(Saved entries)
- - -

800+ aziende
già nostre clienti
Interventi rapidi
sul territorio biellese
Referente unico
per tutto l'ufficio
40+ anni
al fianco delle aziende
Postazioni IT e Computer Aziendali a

- - -

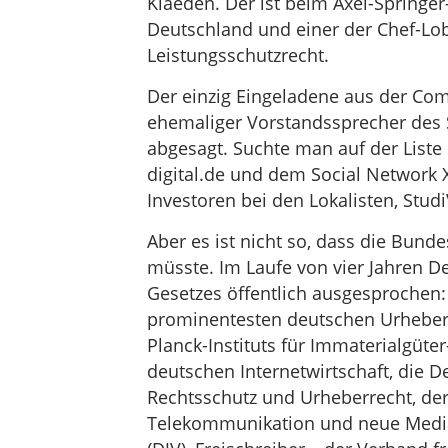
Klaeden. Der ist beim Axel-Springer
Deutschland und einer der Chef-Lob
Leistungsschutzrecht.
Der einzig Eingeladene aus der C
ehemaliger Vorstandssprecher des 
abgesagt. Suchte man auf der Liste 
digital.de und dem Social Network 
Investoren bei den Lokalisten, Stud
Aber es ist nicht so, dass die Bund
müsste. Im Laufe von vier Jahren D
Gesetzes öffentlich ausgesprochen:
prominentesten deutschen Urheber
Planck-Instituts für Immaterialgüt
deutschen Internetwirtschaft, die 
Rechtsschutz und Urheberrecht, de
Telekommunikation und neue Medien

- - -

## Work instructions
Check every line above for the string "aziende", and copy the ones that have it.

## Result of this exercise
800+ aziende
al fianco delle aziende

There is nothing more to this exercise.